Unidad

Había muy pocas dudas desde hacía meses sobre la falta de voluntad de ETA y de sus apoyos político-sociales para poner fin a la violencia y aceptar las reglas del juego democrático. Así lo creía la mayor parte de la opinión pública, tanto vasca como española, ya a finales del año pasado. Todos los indicios (extorsión, acopio de armas, informes policiales y de inteligencia, acciones violentas y de intimidación, declaraciones de los terroristas y discursos de sus amigos políticos) hasta el atentado de la T4 apuntaban en la misma dirección. Todas las experiencias de treguas o alto el fuego anteriores han acabado de manera similar. Era todo, o casi todo, demasiado evidente.

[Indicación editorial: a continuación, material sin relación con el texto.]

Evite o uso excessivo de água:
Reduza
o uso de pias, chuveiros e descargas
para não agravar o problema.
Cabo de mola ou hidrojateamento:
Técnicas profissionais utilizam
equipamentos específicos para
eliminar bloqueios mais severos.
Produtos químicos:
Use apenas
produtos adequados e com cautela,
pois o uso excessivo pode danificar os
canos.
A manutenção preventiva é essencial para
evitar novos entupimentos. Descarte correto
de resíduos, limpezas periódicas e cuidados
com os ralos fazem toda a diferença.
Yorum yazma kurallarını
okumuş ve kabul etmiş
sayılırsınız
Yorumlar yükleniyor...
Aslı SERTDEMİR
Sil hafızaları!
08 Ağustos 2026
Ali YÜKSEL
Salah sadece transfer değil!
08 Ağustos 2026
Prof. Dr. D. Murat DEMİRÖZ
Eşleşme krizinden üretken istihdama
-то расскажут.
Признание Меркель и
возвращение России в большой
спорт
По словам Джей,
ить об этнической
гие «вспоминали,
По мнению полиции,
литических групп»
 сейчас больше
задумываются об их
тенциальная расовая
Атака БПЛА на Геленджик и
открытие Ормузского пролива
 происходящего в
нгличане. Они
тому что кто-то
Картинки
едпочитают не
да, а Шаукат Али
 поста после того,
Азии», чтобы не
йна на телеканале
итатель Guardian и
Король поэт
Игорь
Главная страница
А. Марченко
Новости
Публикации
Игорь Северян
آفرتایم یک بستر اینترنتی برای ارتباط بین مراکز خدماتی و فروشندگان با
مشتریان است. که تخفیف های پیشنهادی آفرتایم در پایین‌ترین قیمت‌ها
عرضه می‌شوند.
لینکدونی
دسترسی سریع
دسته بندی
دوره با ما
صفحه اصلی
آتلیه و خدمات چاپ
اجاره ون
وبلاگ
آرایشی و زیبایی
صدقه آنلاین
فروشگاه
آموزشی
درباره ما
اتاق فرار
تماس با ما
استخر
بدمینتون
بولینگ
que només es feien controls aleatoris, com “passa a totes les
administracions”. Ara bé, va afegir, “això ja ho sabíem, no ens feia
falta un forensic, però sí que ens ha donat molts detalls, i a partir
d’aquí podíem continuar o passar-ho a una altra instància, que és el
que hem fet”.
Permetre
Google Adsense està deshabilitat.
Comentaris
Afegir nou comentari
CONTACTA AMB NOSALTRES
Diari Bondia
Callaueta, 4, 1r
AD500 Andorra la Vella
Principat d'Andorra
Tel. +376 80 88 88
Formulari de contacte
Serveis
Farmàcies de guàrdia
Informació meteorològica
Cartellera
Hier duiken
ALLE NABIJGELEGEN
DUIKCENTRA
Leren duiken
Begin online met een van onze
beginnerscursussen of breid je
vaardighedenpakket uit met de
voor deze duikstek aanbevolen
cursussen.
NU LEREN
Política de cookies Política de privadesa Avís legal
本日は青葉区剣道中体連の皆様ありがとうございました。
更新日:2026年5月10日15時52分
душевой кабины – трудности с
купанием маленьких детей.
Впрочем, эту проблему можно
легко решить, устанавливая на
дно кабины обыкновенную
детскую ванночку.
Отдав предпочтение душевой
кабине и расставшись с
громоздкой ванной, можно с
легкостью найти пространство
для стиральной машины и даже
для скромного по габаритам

Sólo la palabra del presidente del Gobierno y de la mayoría gubernamental mantenía y alimentaba una esperanza contra viento y marea. Pero eran más actos de fe o de confianza que cálculos racionales basados en hechos o análisis bien justificados y solventes, que cimentasen la confianza y la tranquilidad ciudadana de que estábamos en buenas manos, pasase lo que pasase. Además, se ha comunicado mal, porque no era ni fe ni confianza lo que había que obtener.

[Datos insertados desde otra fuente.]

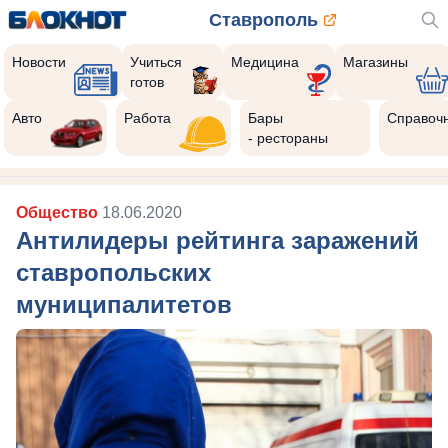
Ставрополь
Новости
Учиться
Медицина
Магазины
готов
Авто
Работа
Бары
Справоч
- рестораны
Общество
18.06.2020
Антилидеры рейтинга заражений
ставропольских
муниципалитетов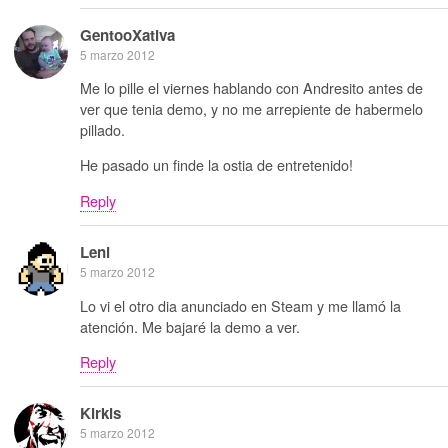
GentooXativa
5 marzo 2012
Me lo pille el viernes hablando con Andresito antes de
ver que tenia demo, y no me arrepiente de habermelo
pillado.
He pasado un finde la ostia de entretenido!
Reply
Leni
5 marzo 2012
Lo vi el otro dia anunciado en Steam y me llamó la
atención. Me bajaré la demo a ver.
Reply
Kirkis
5 marzo 2012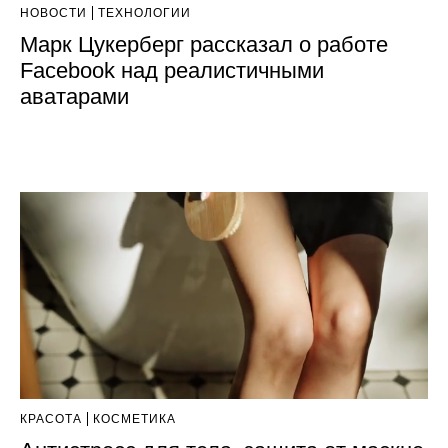
НОВОСТИ
ТЕХНОЛОГИИ
Марк Цукерберг рассказал о работе
Facebook над реалистичными
аватарами
КРАСОТА
КОСМЕТИКА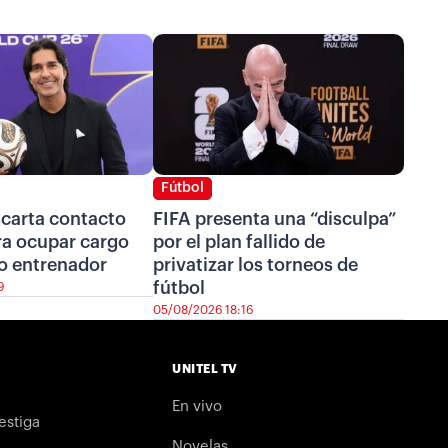
Fútbol
scarta contacto
FIFA presenta una “disculpa”
ra ocupar cargo
por el plan fallido de
o entrenador
privatizar los torneos de
fútbol
9
05/08/2026 18:16
UNITEL TV
En vivo
estiga
Novelas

La diferencia, en esta ocasión, era el contraste entre esta confianza gubernamental y la desconfianza del principal partido de la oposición; la ruptura de la unidad entre ambos, el distanciamiento y la polarización, desconocidos hasta la fecha, entre PSOE y PP sobre la política antiterrorista; la desmovilización de la sociedad civil; la brutal y dramática división entre las víctimas directas del terrorismo. No tanto la competición partidista en torno a la cuestión terrorista, que ya hemos vivido en otras ocasiones, cuanto la descalificación absoluta entre rivales políticos por esta cuestión. Somos muchos los españoles y vascos que hemos tenido que sufrir en silencio este desgarro tremendo, la sensación de desamparo por la unidad perdida, los reproches y las dudas morales por tener que optar entre blanco o negro, contra nuestra inteligencia y nuestros sentimientos. Las sensaciones han sido muy variadas y casi todas autodestructivas de la necesaria moral democrática, del sano pluralismo.

En muchos casos, el desánimo y el cansancio, en otros el sectarismo agresivo, en algunos un revanchismo absurdo y, en bastantes, una sensación de estigmatización por el desprecio interesado y soez de los violentos y sus amigos que nos transmitían moral de victoria, cuando no era más que matonismo del de siempre.

Es verdad que la esperanza es lo último que se pierde y que tenemos que recuperar la necesaria moral de compromiso, resistencia y victoria frente a la barbarie violenta del totalitarismo etnicista. Pero eso sólo es posible si se reconstruye la unidad democrática por encima de las diferencias y los reproches. Y en esto, habrá que insistir una y otra vez, y hacerlo -ahora sí- contra viento y marea, por muy pocas que sean las probabilidades de conseguirlo. Nuestros gobernantes y líderes políticos deben saber que no les van a resultar gratis los obstáculos o excusas que pongan a esta demanda, que es clamor popular en la opinión pública. Vuelvo a insitir. ¿Tan difícil es conseguir un acuerdo estratégico de mínimos para encarar definitivamente el ciclo final de la violencia y el pleno arraigo del pluralismo democrático? A veces, la ceguera instrumental de los intereses partidistas nos hace olvidar que éste, más que un objetivo político, es un imperativo moral al que no se puede renunciar o postergar por más tiempo sin consecuencias serias para todos.

Francisco J. Llera Ramo, catedrático de C. Política UPV-EHU.